In the meantime, Pharmasset, having spotted an apparent gap in an earlier Idenix application, also set about synthesizing a 2’-C-Me/F nucleoside in early 2003 and succeeded a few months later (in May 2003) [42]-[43]. In the same month, Pharmasset filed the US application which ultimately matured to the 657 patent (now owned by Gilead after its acquisition of Pharmasset). Gilead subsequently commercialized SOVALDI, which is covered by the 657 patent. Anticipating an infringement action by Idenix based on the 191 patent, Gilead sought a declaration under s 60(1) that the 191 patent was invalid on the basis of lack of utility, overbreadth and insufficiency. Idenix counterclaimed for infringement and for a declaration that Gilead’s 657 patent is invalid.

Utility of the 191 Patent
It was common ground that utility of the patent had not been demonstrated as Idenix admitted that it did not test any compound falling within the scope of the claims of the ‘191 Patent until March 2005. Idenix therefore relied on sound prediction [221].

Annis J began the utility analysis by noting if the patent contains a promise, utility will be measured against that promise, though he noted that such a promise must be clear and unambiguous [227]. I must admit, though, that it is not entirely clear to me what standard for utility was actually applied. The parties agreed that the 191 patent contained a promise that the compounds “are useful” in the treatment HCV infections, in humans and other hosts [231], and this is evidently higher than the minimum scintilla necessary to establish utility in the absence of a promise (potential use against HCV would likely suffice). Annis J also held that the patent promised a satisfactory therapeutic index [238], and effectiveness in combination with low toxicity [240]. All of this suggests that utility was assessed against a standard which is higher than the minimum which would otherwise be necessary. But Annis J then stated explicitly that “the ‘191 Patent makes no promise of any specific result or level of treatment,” and “Gilead must therefore, prove that Idenix has not demonstrated or soundly predicted a scintilla of utility” [241].

In any event, this point was moot because Annis J concluded on the facts that there was no basis for a sound prediction of any antiviral activity in a 2’-C-Me/F nucleoside prior to its synthesis [255]; the patent would therefore lack utility whether the standard for utility was a mere scintilla or something higher.

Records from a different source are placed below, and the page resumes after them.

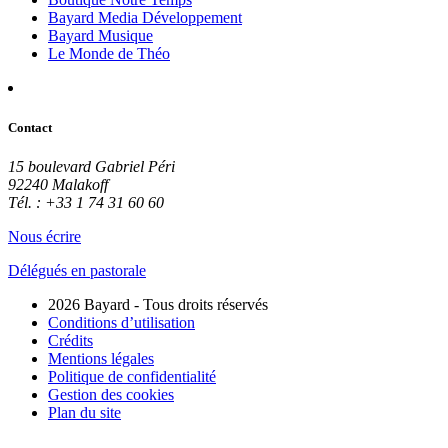
Bayard Media Développement
Bayard Musique
Le Monde de Théo
Contact
15 boulevard Gabriel Péri
92240 Malakoff
Tél. : +33 1 74 31 60 60
Nous écrire
Délégués en pastorale
2026 Bayard - Tous droits réservés
Conditions d’utilisation
Crédits
Mentions légales
Politique de confidentialité
Gestion des cookies
Plan du site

The key question on the facts is whether the activity of the 2’-C-Me/F compounds could be predicted from the known activity of the 2’-C-Me/OH compounds [253]. The evidence was “overwhelming” that the answer was no, largely because the 2’ down position was recognized as a highly conserved and selective position, and fluoride is an unpredictable substituent particularly regarding potential toxicity [284], [376]. This case illustrates that the fact that a particular candidate compound is worth trying does not amount to a sound prediction of success [319].

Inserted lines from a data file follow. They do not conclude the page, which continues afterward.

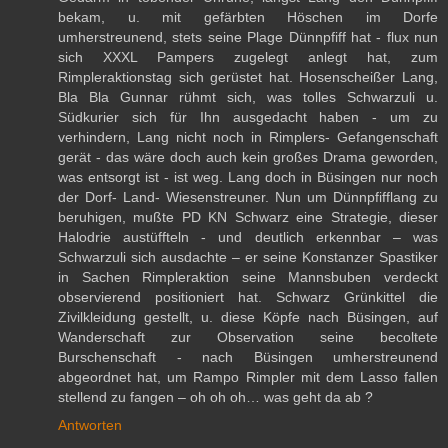
bekam, u. mit gefärbten Höschen im Dorfe
umherstreunend, stets seine Plage Dünnpfiff hat - flux nun
sich XXXL Pampers zugelegt anlegt hat, zum
Rimpleraktionstag sich gerüstet hat. Hosenscheißer Lang,
Bla Bla Gunnar rühmt sich, was tolles Schwarzuli u.
Südkurier sich für Ihn ausgedacht haben - um zu
verhindern, Lang nicht noch in Rimplers- Gefangenschaft
gerät - das wäre doch auch kein großes Drama geworden,
was entsorgt ist - ist weg. Lang doch in Büsingen nur noch
der Dorf- Land- Wiesenstreuner. Nun um Dünnpfifflang zu
beruhigen, mußte PD KN Schwarz eine Strategie, dieser
Halodrie austüffteln - und deutlich erkennbar – was
Schwarzuli sich ausdachte – er seine Konstanzer Spastiker
in Sachen Rimpleraktion seine Mannsbuben verdeckt
observierend positioniert hat. Schwarz Grünkittel die
Zivilkleidung gestellt, u. diese Köpfe nach Büsingen, auf
Wanderschaft zur Observation seine becoltete
Burschenschaft - nach Büsingen umherstreunend
abgeordnet hat, um Rampo Rimpler mit dem Lasso fallen
stellend zu fangen – oh oh oh… was geht da ab ?
Antworten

More interesting in terms of the development of the law is that Annis J, following Rennie J’s holding in Apotex / esomeprazole 2014 FC 638 (blogged here), held that the requirement to disclose the factual basis and line of reasoning for sound prediction in the patent itself applies only to “new use” inventions [378]-[381]. Because the claim in the ‘191 patent was to a compound, the heightened disclosure requirement did not apply [380]. (Annis J went on to hold that if he was wrong, and there was such a requirement, the disclosure in the 191 patent was not adequate to support a sound prediction of utility [412].) The holding that there was no such disclosure requirement was strictly obiter (as was Rennie J’s), as Annis J had already determined there was no factual basis at all, disclosed or not. Nonetheless, while Annis J’s discussion was brief, he did not adopt Rennie J’s position out of comity, but because he agreed with the reasoning [380]. This adds to the weight of authority, though the point will ultimately have to be decided by the FCA.